Protest and Desire is a video artwork that challenges popular STD / HIV discourse by focusing on how women of color deal with intimacy, sex, and age that relates to STDs and HIV within the landscape of white Europe. The video concentrates on an endearing 2 year portrait of, “Lillian”, a 49 year old woman from Uganda who has lived in Germany since the early 2000s as a consequence of her HIV status. Her words disentangle notions about how women of color relate to their own sexuality, interracial relationships, ideas of belonging, and their personal complexities with HIV / STDs. The work delicately unveils inherent biases that are bound to women of color and their struggle to attain acceptance both within and outside their own communities. Through dream like sequences and whimsical imagery, Protest and Desire imagines new ways to define what is normal and propels new meaning on “sickness”, desire, and relationships by confronting the ghosts of the past and the fears that haunt our present realities.
Work: 4K, 2-channel video, 19.55 min, 2019.

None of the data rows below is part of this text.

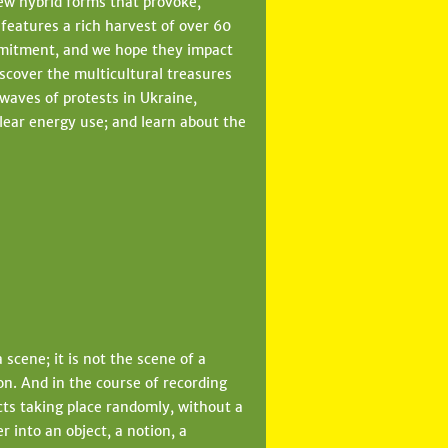
ew hybrid forms that provoke,
1 features a rich harvest of over 60
mmitment, and we hope they impact
iscover the multicultural treasures
 waves of protests in Ukraine,
lear energy use; and learn about the
scene; it is not the scene of a
ion. And in the course of recording
acts taking place randomly, without a
r into an object, a notion, a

How can art catalyze change?:
Protest and Desire confronts social taboos that are connected to fear, class, race and sexuality. The work examines how race and STDs ( sexually transmitted diseases) function as forms of discrimination and misogyny for women and ponders how are STDs different for women and women of color within the scope of Western discourse and what does that reveal about our society? The work seeks to establish meaning and understanding on how cultural taboos can lead to fear and isolation. Ultimately, the artwork challenges people’s perception on topics that have become elusive in Germany and beyond and strives to uncover the unseen ways in which society systemically discriminates those vulnerable to oppression – women of color.